Materials provided:
[Start of Attachment]
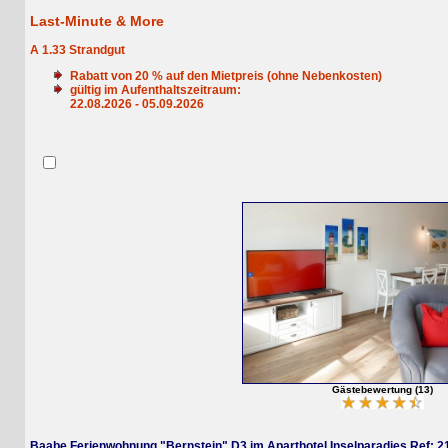
Last-Minute & More
A 1.33 Strandgut
Rabatt von
20
% auf den Mietpreis (ohne Nebenkosten)
gültig im Aufenthaltszeitraum:
22.08.2026 - 05.09.2026
Gästebewertung (13)
Baabe Ferienwohnung "Bernstein" D3 im Aparthotel Inselparadies Ref: 21371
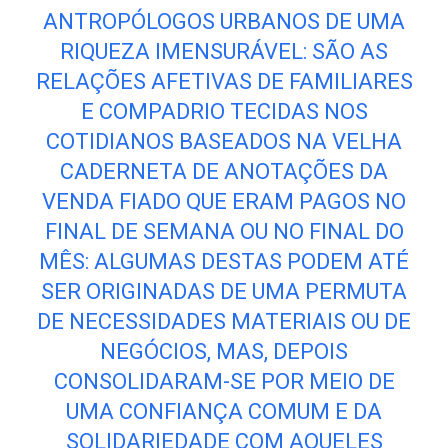
ANTROPÓLOGOS URBANOS DE UMA
RIQUEZA IMENSURÁVEL: SÃO AS
RELAÇÕES AFETIVAS DE FAMILIARES
E COMPADRIO TECIDAS NOS
COTIDIANOS BASEADOS NA VELHA
CADERNETA DE ANOTAÇÕES DA
VENDA FIADO QUE ERAM PAGOS NO
FINAL DE SEMANA OU NO FINAL DO
MÊS: ALGUMAS DESTAS PODEM ATÉ
SER ORIGINADAS DE UMA PERMUTA
DE NECESSIDADES MATERIAIS OU DE
NEGÓCIOS, MAS, DEPOIS
CONSOLIDARAM-SE POR MEIO DE
UMA CONFIANÇA COMUM E DA
SOLIDARIEDADE COM AQUELES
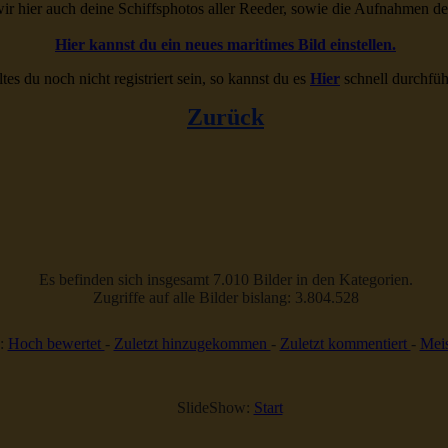
ir hier auch deine Schiffsphotos aller Reeder, sowie die Aufnahmen d
Hier kannst du ein neues maritimes Bild einstellen.
ltes du noch nicht registriert sein, so kannst du es
Hier
schnell durchfüh
Zurück
Es befinden sich insgesamt 7.010 Bilder in den Kategorien.
Zugriffe auf alle Bilder bislang: 3.804.528
:
Hoch bewertet
-
Zuletzt hinzugekommen
-
Zuletzt kommentiert
-
Meis
SlideShow:
Start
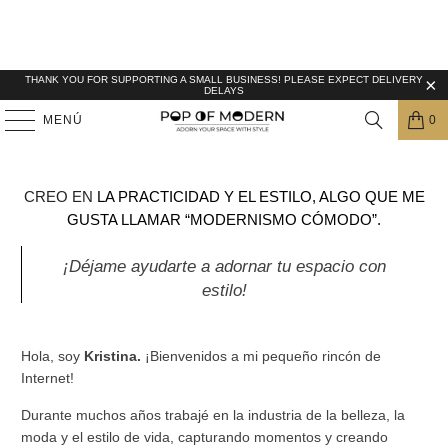
THANK YOU FOR SUPPORTING A SMALL BUSINESS! PLEASE EXPECT DELIVERY
DELAYS
MENÚ
0
CREO EN
LA PRACTICIDAD Y EL ESTILO, ALGO QUE ME
GUSTA LLAMAR “MODERNISMO CÓMODO”.
¡Déjame ayudarte a adornar tu espacio con
estilo!
Hola, soy
Kristina.
¡Bienvenidos a mi pequeño rincón de
Internet!
Durante muchos años trabajé en la industria de la belleza, la
moda y el estilo de vida, capturando momentos y creando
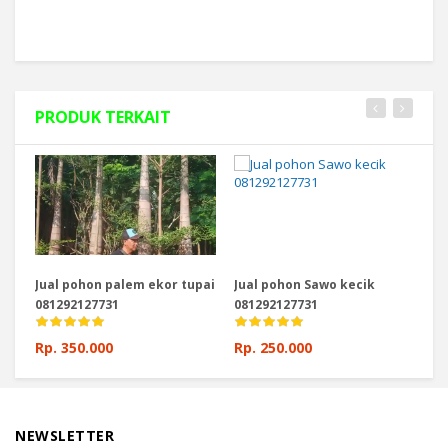
PRODUK TERKAIT
Jual pohon palem ekor tupai
Jual pohon Sawo kecik
Ju
081292127731
081292127731
08
Rp. 350.000
Rp. 250.000
Rp
NEWSLETTER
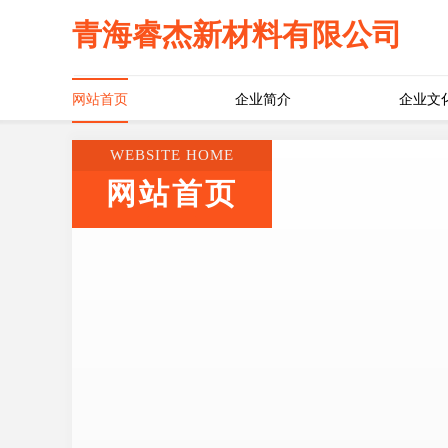
青海睿杰新材料有限公司
网站首页
企业简介
企业文
WEBSITE HOME
网站首页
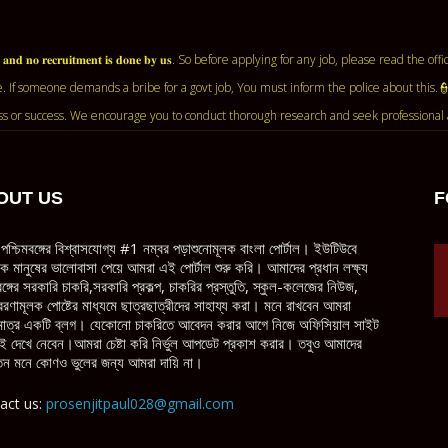
𝐧𝐭 𝐚𝐠𝐞𝐧𝐜𝐲 𝐚𝐧𝐝 𝐧𝐨 𝐫𝐞𝐜𝐫𝐮𝐢𝐭𝐦𝐞𝐧𝐭 𝐢𝐬 𝐝𝐨𝐧𝐞 𝐛𝐲 𝐮𝐬. So before applying for any job, ple
. If someone demands a bribe for a govt job, You must inform the police about this.
ss or success. We encourage you to conduct thorough research and seek professional 
OUT US
F
পশ্চিমবঙ্গের বিশ্বাসযোগ্য #1 নম্বর পড়াশুনোমূলক বাংলা পোর্টাল। ইউটিউবে
ধিক মানুষের ভালোবাসা পেয়ে আমরা এই পোর্টাল শুরু করি। আমাদের প্রধান লক্ষ্য
বঙ্গের সরকারি চাকরি,সরকারি প্রকল্প, চাকরির প্রস্তুতি, স্কুল-কলেজের নিউজ,
েরণামূলক পোষ্টের মাধ্যমে ছাত্রছাত্রীদের সাহায্য করা। মনে রাখবেন আমরা
াত্র একটি ব্লগ। যেকোনো চাকরিতে আবেদন করার আগে নিজে অফিসিয়াল সাইট
ই দেখে নেবেন।আমরা চেষ্টা করি নির্ভুল আপডেট প্রকাশ করার। তবুও আমাদের
ন মনে কোণও ভুলের জন্য আমরা দায়ি না।
act us:
prosenjitpaul028@gmail.com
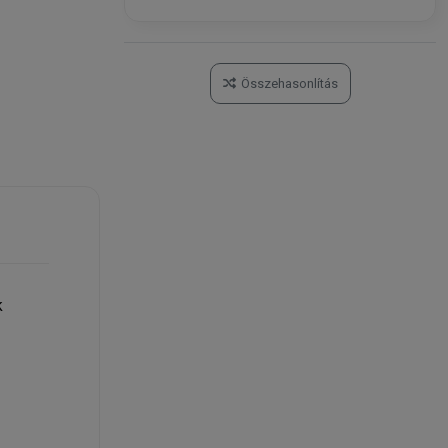
Összehasonlítás
k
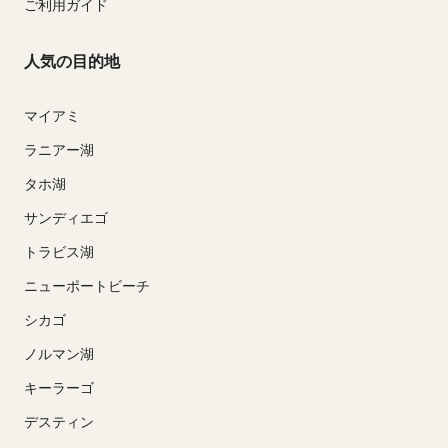
ご利用ガイド
人気の目的地
マイアミ
ラニアー湖
タホ湖
サンディエゴ
トラビス湖
ニューポートビーチ
シカゴ
ノルマン湖
キーラーゴ
デスティン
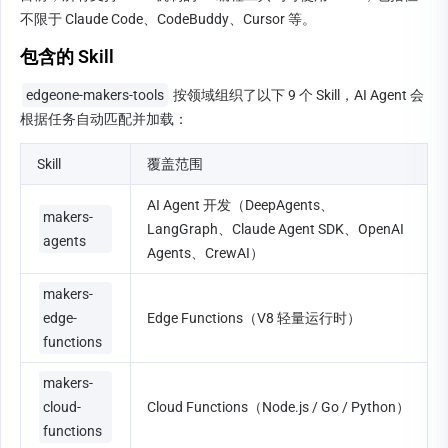
不限于 Claude Code、CodeBuddy、Cursor 等。
包含的 Skill
edgeone-makers-tools
 按领域组织了以下 9 个 Skill，AI Agent 会
根据任务自动匹配并加载：
Skill
覆盖范围
AI Agent 开发（DeepAgents、
makers-
LangGraph、Claude Agent SDK、OpenAI 
agents
Agents、CrewAI）
makers-
edge-
Edge Functions（V8 轻量运行时）
functions
makers-
cloud-
Cloud Functions（Node.js / Go / Python）
functions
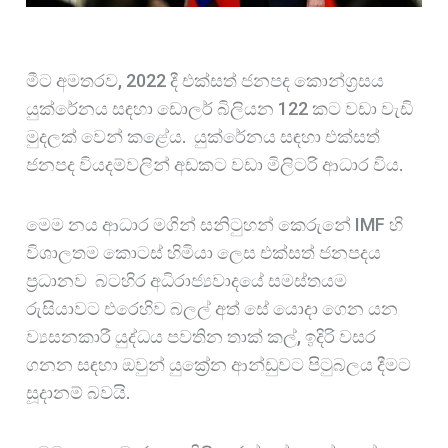
මීට අමතරව, 2022 දී එක්සත් ජනපද කොන්ග්‍රසය
යුක්රේනය සඳහා ඩොලර් බිලියන 122 කට වඩා වැඩි
මුදලක් වෙන් කළේය. යුක්රේනය සඳහා එක්සත්
ජනපද වියදම්වලින් අඩකට වඩා මිලිටරි ආධාර විය.
මෙම නය ආධාර මගින් සනිටුහන් කෙරුනේ IMF හි
විශාලතම කොටස් හිමියා ලෙස එක්සත් ජනපදය
ප්‍රධානව බටහිර අධිරාජ්‍යවාදයේ සමස්තයම
රුසියාවට එරෙහිව බලල් අත් සේ යොදා ගෙන යන
ව්‍යසනකාරී යුද්ධය පවතින තාක් කල්, ඉදිරි වසර
ගනන සඳහා ඔවුන් යුක්‍රේන ආන්ඩුවට පිටුබලය දීමට
සූදානම් බවයි.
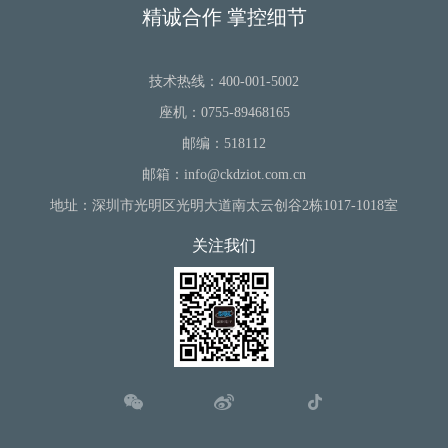
精诚合作 掌控细节
技术热线：400-001-5002
座机：0755-89468165
邮编：518112
邮箱：info@ckdziot.com.cn
地址：深圳市光明区光明大道南太云创谷2栋1017-1018室
关注我们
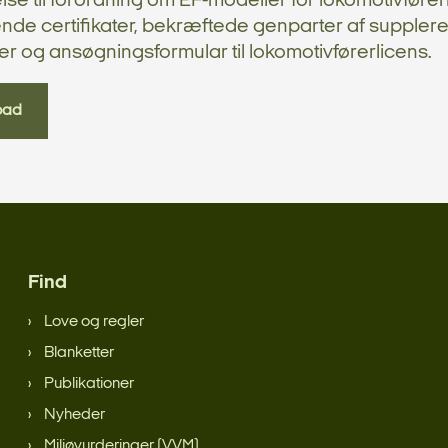
lse til forordning om EF-modeller for lokomotivfører
nde certifikater, bekræftede genparter af suppler
ter og ansøgningsformular til lokomotivførerlicens.
oad
Find
Love og regler
Blanketter
Publikationer
Nyheder
Miljøvurderinger (VVM)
[End of Attachment]
What to work on: Word for word, reproduce each line from the one with "ජනපද වියදම්වලින් අඩකට වඩා මිලිටරි ආධාර විය." through the last line of the material above, both included, and drop the pictures.

Response to the exercise:
ජනපද වියදම්වලින් අඩකට වඩා මිලිටරි ආධාර විය.
මෙම නය ආධාර මගින් සනිටුහන් කෙරුනේ IMF හි
විශාලතම කොටස් හිමියා ලෙස එක්සත් ජනපදය
ප්‍රධානව බටහිර අධිරාජ්‍යවාදයේ සමස්තයම
රුසියාවට එරෙහිව බලල් අත් සේ යොදා ගෙන යන
ව්‍යසනකාරී යුද්ධය පවතින තාක් කල්, ඉදිරි වසර
ගනන සඳහා ඔවුන් යුක්‍රේන ආන්ඩුවට පිටුබලය දීමට
සූදානම් බවයි.
精诚合作 掌控细节
技术热线：400-001-5002
座机：0755-89468165
邮编：518112
邮箱：info@ckdziot.com.cn
地址：深圳市光明区光明大道南太云创谷2栋1017-1018室
关注我们
lse til forordning om EF-modeller for lokomotivfører
nde certifikater, bekræftede genparter af suppler
ter og ansøgningsformular til lokomotivførerlicens.
oad
Find
Love og regler
Blanketter
Publikationer
Nyheder
Miljøvurderinger (VVM)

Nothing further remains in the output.